**Requirement**
Once the pictures are set aside, transcribe each line of the listing exactly.

**Input for this task**
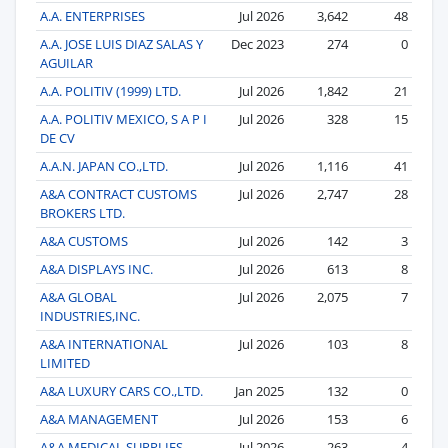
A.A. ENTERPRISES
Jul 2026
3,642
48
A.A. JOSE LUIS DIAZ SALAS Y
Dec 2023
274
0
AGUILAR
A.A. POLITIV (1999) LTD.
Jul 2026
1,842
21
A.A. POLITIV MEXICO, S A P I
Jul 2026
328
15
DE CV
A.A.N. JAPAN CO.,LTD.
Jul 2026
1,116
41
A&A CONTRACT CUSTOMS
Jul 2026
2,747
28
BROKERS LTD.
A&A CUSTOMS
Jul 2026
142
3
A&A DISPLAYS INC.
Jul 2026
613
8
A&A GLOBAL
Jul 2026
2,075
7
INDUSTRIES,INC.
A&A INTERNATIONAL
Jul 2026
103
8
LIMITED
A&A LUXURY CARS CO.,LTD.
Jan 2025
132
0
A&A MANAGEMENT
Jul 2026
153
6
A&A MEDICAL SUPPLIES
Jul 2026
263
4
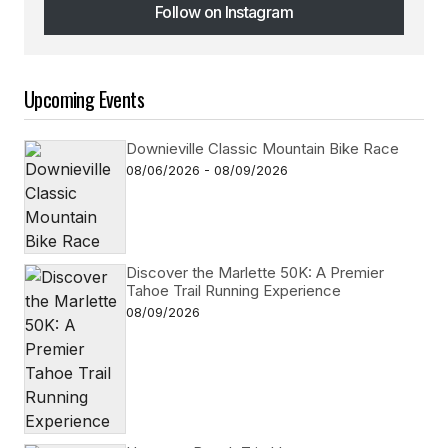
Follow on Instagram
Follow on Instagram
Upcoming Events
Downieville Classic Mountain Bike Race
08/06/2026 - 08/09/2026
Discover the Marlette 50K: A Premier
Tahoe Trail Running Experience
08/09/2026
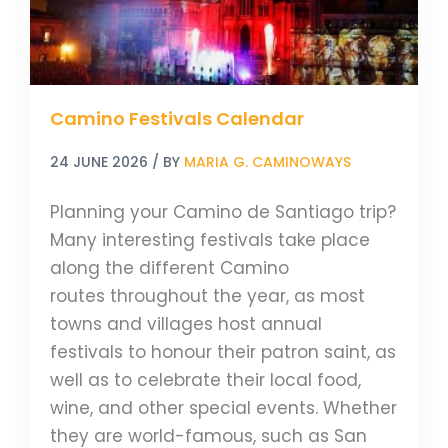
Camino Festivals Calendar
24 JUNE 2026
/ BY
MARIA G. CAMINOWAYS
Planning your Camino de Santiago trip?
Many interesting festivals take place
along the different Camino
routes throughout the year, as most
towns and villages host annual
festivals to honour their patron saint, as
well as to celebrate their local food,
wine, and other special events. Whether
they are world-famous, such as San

**Result for this exercise**
A.A. ENTERPRISES
Jul 2026
3,642
48
A.A. JOSE LUIS DIAZ SALAS Y
Dec 2023
274
0
AGUILAR
A.A. POLITIV (1999) LTD.
Jul 2026
1,842
21
A.A. POLITIV MEXICO, S A P I
Jul 2026
328
15
DE CV
A.A.N. JAPAN CO.,LTD.
Jul 2026
1,116
41
A&A CONTRACT CUSTOMS
Jul 2026
2,747
28
BROKERS LTD.
A&A CUSTOMS
Jul 2026
142
3
A&A DISPLAYS INC.
Jul 2026
613
8
A&A GLOBAL
Jul 2026
2,075
7
INDUSTRIES,INC.
A&A INTERNATIONAL
Jul 2026
103
8
LIMITED
A&A LUXURY CARS CO.,LTD.
Jan 2025
132
0
A&A MANAGEMENT
Jul 2026
153
6
A&A MEDICAL SUPPLIES
Jul 2026
263
4
Follow on Instagram
Follow on Instagram
Upcoming Events
Downieville Classic Mountain Bike Race
08/06/2026 - 08/09/2026
Discover the Marlette 50K: A Premier
Tahoe Trail Running Experience
08/09/2026
Camino Festivals Calendar
24 JUNE 2026
/ BY
MARIA G. CAMINOWAYS
Planning your Camino de Santiago trip?
Many interesting festivals take place
along the different Camino
routes throughout the year, as most
towns and villages host annual
festivals to honour their patron saint, as
well as to celebrate their local food,
wine, and other special events. Whether
they are world-famous, such as San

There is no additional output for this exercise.